As we snorkeled along we encountered hundreds of fish, a nurse shark and even a small sea turtle…and then as quickly as it had begun it was back into the boat and off to the next destination.

Snorkeling with Sharks at Shark Ray Alley Belize

Shark Ray Alley

As we hooked the anchor rope and tied up to the buoy we quickly realized that a greeting party was already eagerly waiting for us.  Our hosts?  A group some 10 or so nurse sharks ranging between some 4 and 6 feet in length.  As we pulled on our snorkeling gear and paused for a quick photo or two our guide chuckled at our slight anxiety encouraging us to jump in and join our surprisingly gentle hosts. Eager to oblige I paused just long enough to snap this photo before slipping over the side…careful to make sure I didn’t land on one of the sharks.

Snorkeling in Shark Ray Alley Belize

It was an exhilarating experience.  Despite the knowledge that nurse sharks are largely harmless, and that these were basically pets – it was still enough to get my heart racing.  I was doing it – one of my main goals for the trip: to swim with sharks.  It was every bit as enjoyable as I had hoped.  The sharks were gorgeous, friendly and at times nearly within reach.

I quickly realized that the sharks had a system.  Drawn by the sound of the boat’s engines they’d approach, spend several minutes circling and waiting for chump or bits of food used to bait them in by guides, and then as the food supply dried up or failed to appear would move on to the next boat to arrive.
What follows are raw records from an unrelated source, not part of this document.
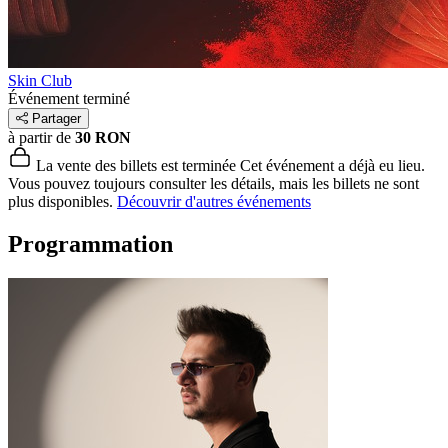
Skin Club
Événement terminé
Partager
à partir de
30 RON
La vente des billets est terminée
Cet événement a déjà eu lieu.
Vous pouvez toujours consulter les détails, mais les billets ne sont
plus disponibles.
Découvrir d'autres événements
Programmation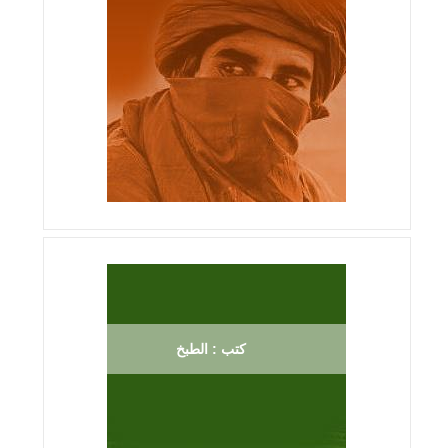
كتب : الطبخ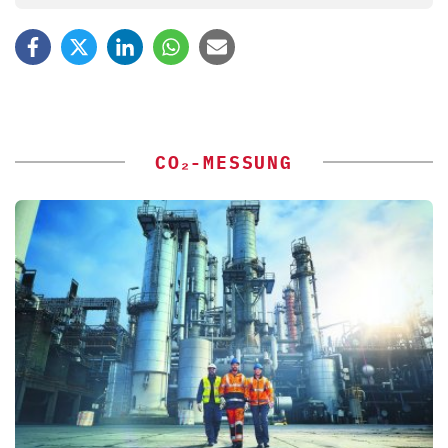
CO₂-MESSUNG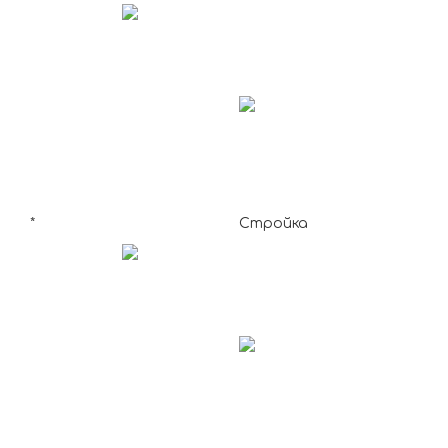
*
Стройка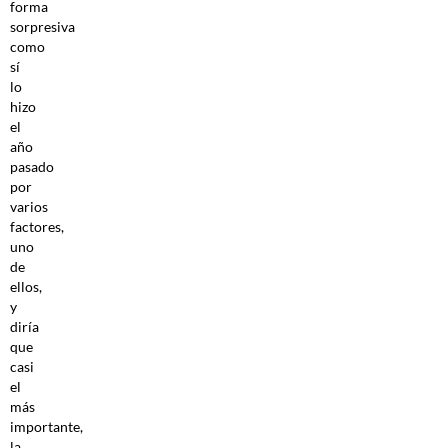
forma
sorpresiva
como
sí
lo
hizo
el
año
pasado
por
varios
factores,
uno
de
ellos,
y
diría
que
casi
el
más
importante,
la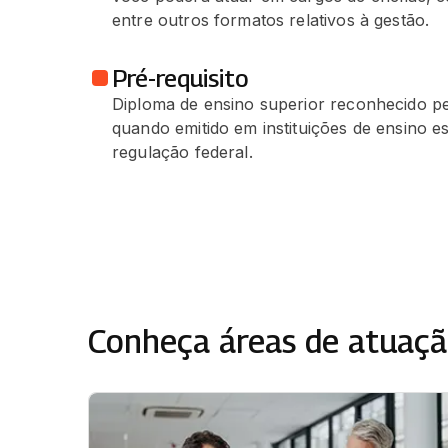
entre outros formatos relativos à gestão.
Pré-requisito
Diploma de ensino superior reconhecido p
quando emitido em instituições de ensino e
regulação federal.
Conheça áreas de atuaçã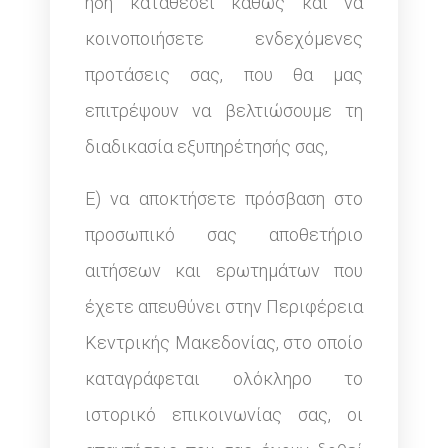
ήδη καταθέσει καθώς και να
κοινοποιήσετε ενδεχόμενες
προτάσεις σας, που θα μας
επιτρέψουν να βελτιώσουμε τη
διαδικασία εξυπηρέτησής σας,
Ε) να αποκτήσετε πρόσβαση στο
προσωπικό σας αποθετήριο
αιτήσεων και ερωτημάτων που
έχετε απευθύνει στην Περιφέρεια
Κεντρικής Μακεδονίας, στο οποίο
καταγράφεται ολόκληρο το
ιστορικό επικοινωνίας σας, οι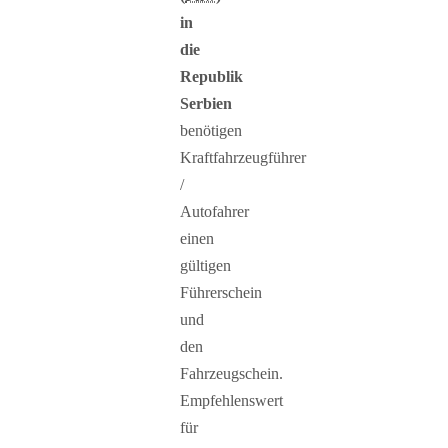
in
die
Republik
Serbien
benötigen
Kraftfahrzeugführer
/
Autofahrer
einen
gültigen
Führerschein
und
den
Fahrzeugschein.
Empfehlenswert
für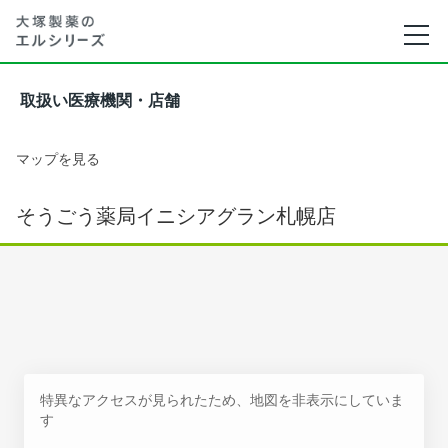
取扱い医療機関・店舗
マップを見る
そうごう薬局イニシアグラン札幌店
特異なアクセスが見られたため、地図を非表示にしていま
す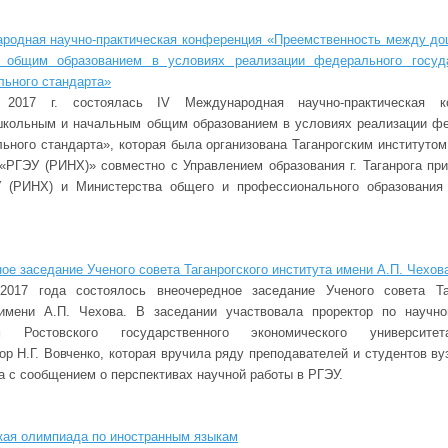
родная научно-практическая конференция «Преемственность между д
 общим образованием в условиях реализации федерального госуда
льного стандарта»
2017 г. состоялась IV Международная научно-практическая к
кольным и начальным общим образованием в условиях реализации ф
льного стандарта», которая была организована Таганрогским институтом
РГЭУ (РИНХ)» совместно с Управлением образования г. Таганрога пр
(РИНХ) и Министерства общего и профессионального образования 
ое заседание Ученого совета Таганрогского института имени А.П. Чехов
2017 года состоялось внеочередное заседание Ученого совета Таг
 имени А.П. Чехова. В заседании участвовала проректор по научно
м Ростовского государственного экономического университе
ор Н.Г. Вовченко, которая вручила ряду преподавателей и студентов ву
а с сообщением о перспективах научной работы в РГЭУ.
ая олимпиада по иностранным языкам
The sharks were anything but alone though! Our guide pointed out boundaries for us and then set us free to wander at will.  As I snorkeled along enjoying the reef, vibrant colors of the reef fish and incredible mixture of large schools of fish, small solo fish and large predatory fish I could not help but smile. No small task since the smile inevitably broke the seal on my snorkel and flooded my mouth with saltwater.

Large schools of large yellow tailed jacks and permit followed the Shark’s lead as they schooled in the shade the boats created.  All the while I dove, barrel rolled and floated along the barrier reef.  Truly, it is a must see stop along any trip through Belize.

San Pedro Sunset from Boat

Tired, thirsty and with pruning hands we made our way back to the boat and prepared for the quick (albeit windy) ride back to San Pedro.

Sunset in San Pedro

As the sun slipped away and the evening settled in I paused briefly on the dock to reflect.  Enjoying the sunset and letting the richness of the experiences i’d enjoyed over the last 24 hours sink in.  Truly, it had been an incredible day.